Cambodian troops seize key hill on Thai border

Cambodian government troops, backed by tanks and artillery, have seized a key border hill near where the remnants of the Khmer…

Cambodian government troops, backed by tanks and artillery, have seized a key border hill near where the remnants of the Khmer Rouge guerrilla group were making an apparent last stand, a Thai army officer said yesterday.

Fighting was raging as rebel leaders ordered men who had fled into neighbouring Thailand back to the battlefield, refugees and a rebel leader said.

"Phnom Penh troops have reached the hill and the Khmer Rouge have sent in fighters and small arms to try to hold them off since early this morning," the Thai officer said.

Two key border passes at Sangam and Samrong where Khmer Rouge troops are holding out were under attack by government forces yesterday.

READ MORE

The boom of artillery and the stutter of automatic rifle fire were clearly audible from this Thai border district.

Dozens of rounds from Cambodian government tanks had landed on the Thai side of the border in recent days, the Thai officer said.

The Khmer Rouge have come under sustained pressure since late March when a fresh wave of defections to the government began and the guerrillas lost their headquarters at Anlong Veng, about 16 km south of the Thai border.

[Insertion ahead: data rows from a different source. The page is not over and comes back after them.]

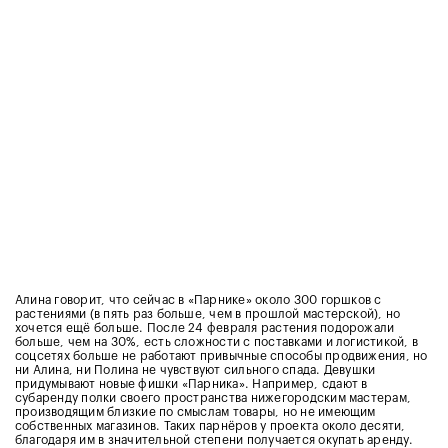
Алина говорит, что сейчас в «Парнике» около 300 горшков с
растениями (в пять раз больше, чем в прошлой мастерской), но
хочется ещё больше. После 24 февраля растения подорожали
больше, чем на 30%, есть сложности с поставками и логистикой, в
соцсетях больше не работают привычные способы продвижения, но
ни Алина, ни Полина не чувствуют сильного спада. Девушки
придумывают новые фишки «Парника». Например, сдают в
субаренду полки своего пространства нижегородским мастерам,
производящим близкие по смыслам товары, но не имеющим
собственных магазинов. Таких парнёров у проекта около десяти,
благодаря им в значительной степени получается окупать аренду.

Government commanders say more than 3,000 guerrillas have switched sides leaving only about 300 fighters still loyal to the Khmer Rouge military strongman, Mr Ta Mok. They have withdrawn to the Dongrek escarpment which forms the border with Thailand to make their stand.

Former Khmer Rouge leader, Pol Pot, under whose 1970s rule an estimated 1.7 million people were killed, died in a rebel-held border district on April 15th as government forces were pressing ever closer.

Military officials in Phnom Penh said yesterday the whereabouts of Ta Mok and other top Khmer Rouge leaders remained a mystery.

The government push into the high ground north of Anlong Veng has sent some 15,000 civilians as well as many fighters spilling across the border into Thailand over recent days.

A senior Thai army officer said the Khmer Rouge could still survive if they managed to cling on until the imminent rainy season when Cambodian government forces will have to withdraw their tanks or risk them getting bogged down in the mud. Meanwhile, the deposed coprime minister, Prince Norodom Ranariddh, returned to Cambodia yesterday, saying he wanted to prepare for a July general election and hoped to meet Mr Hun Sen, the rival prime minister who ousted him last year.

Prince Ranariddh, who has returned to Cambodia twice since late March, said shortly after stepping off a scheduled flight from Bangkok that he was back in Cambodia to stay.